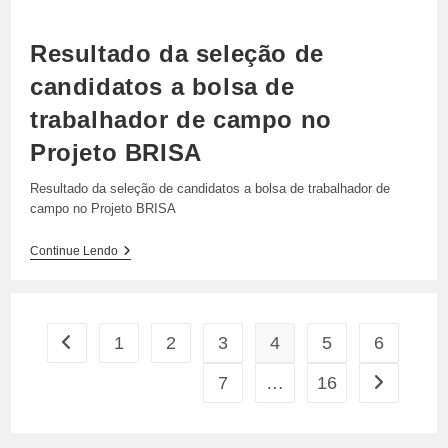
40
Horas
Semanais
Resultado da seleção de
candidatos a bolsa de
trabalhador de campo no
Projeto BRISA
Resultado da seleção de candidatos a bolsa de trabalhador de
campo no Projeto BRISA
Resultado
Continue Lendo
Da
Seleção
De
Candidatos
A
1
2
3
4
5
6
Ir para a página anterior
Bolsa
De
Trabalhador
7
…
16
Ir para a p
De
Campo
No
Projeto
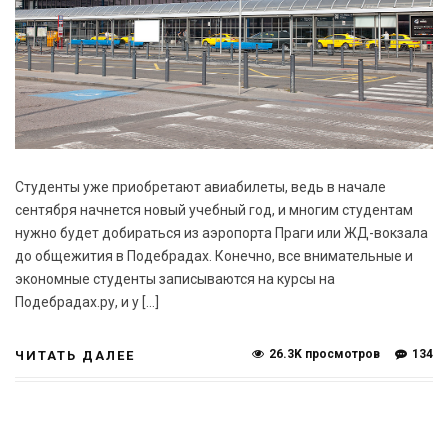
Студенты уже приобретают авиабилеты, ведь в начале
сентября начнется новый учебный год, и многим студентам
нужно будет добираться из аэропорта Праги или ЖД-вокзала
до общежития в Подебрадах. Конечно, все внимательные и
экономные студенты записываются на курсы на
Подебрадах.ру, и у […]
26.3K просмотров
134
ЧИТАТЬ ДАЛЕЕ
⁂
What the task requires:
Identify and extract each line of the listing that contains "BRISA".

Answer below:
Projeto BRISA
campo no Projeto BRISA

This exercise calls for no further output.